British workers' wages expected to be no higher in 2025 than they were in 2004

Workers will have seen two decades of stagnant wages 

British workers will have barely seen a real pay rise since 2004
British workers will have barely seen a real pay rise since 2004

The real wages of UK workers are expected to be practically no higher in 2025 than they were in 2004, a study by Cambridge University academics has warned.

A study of the impact of Brexit on the British economy found that salaries would be “only very slightly above” their level in 2004 – when new countries in Eastern and Central Europe joined the European Union.
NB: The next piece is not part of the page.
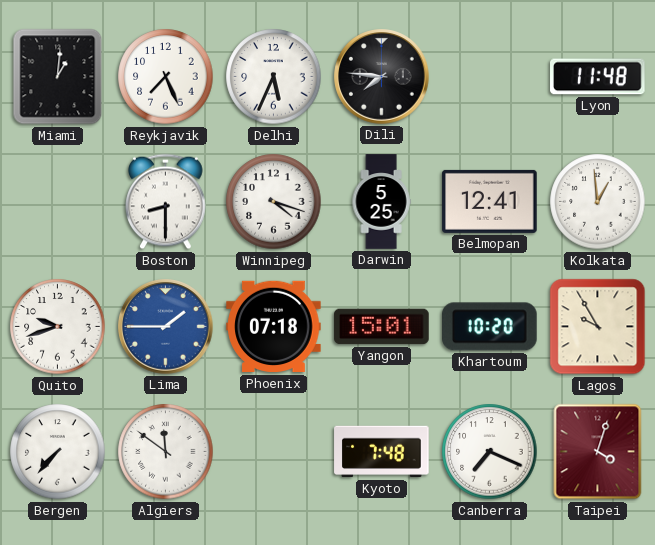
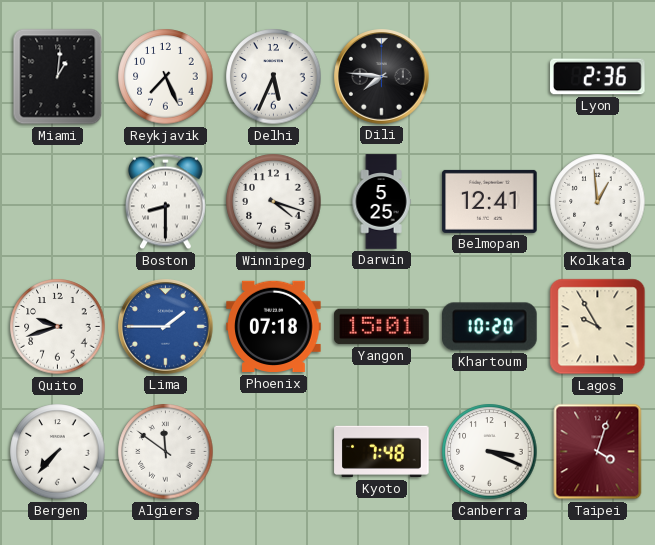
Lyon: 11:48 -> 2:36
Canberra: 7:19 -> 3:19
The economists said they expected over two decades of practically stagnant wages – the equivalent of almost no increase in incomes between the Second World War and England winning the 1966 football World Cup.

Though reduced immigration from leaving the EU would likely put workers in a stronger position for wage bargaining, the models found, any gains would be undermined by high inflation resulting from the parallel depreciation of the pound.
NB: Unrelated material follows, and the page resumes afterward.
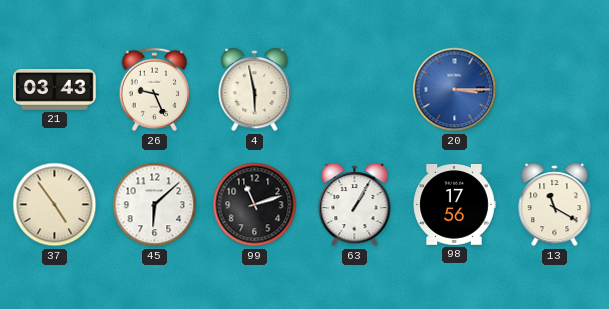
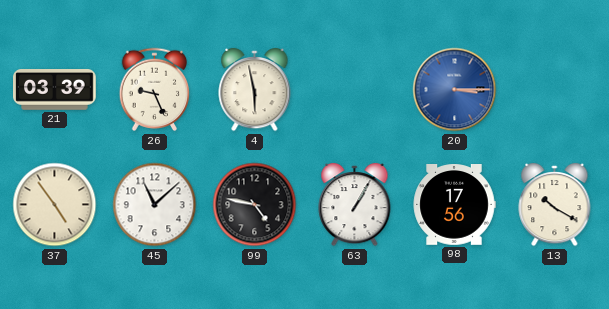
21: 03:43 -> 03:39
45: 6:08 -> 11:08
99: 11:12 -> 4:47
13: 11:20 -> 10:20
“Immigration restrictions will provide the biggest shock to wage bargaining for over a decade,” the authors from the Centre of Business Research said. “Even so, we expect real wages to be broadly flat for the next decade.

“Nominal wages will keep pace with rising consumer prices but no more. Real wages in 2025 are expected to be only very slightly above the level in 2004 at the accession of the EU10 member states to the EU.

“It is only later that we expect lower migration to be associated with steady rises in real wages.”

The study also warned that any hit to economic growth from Brexit would likely kick in after 2020, when the next general election is scheduled to be held.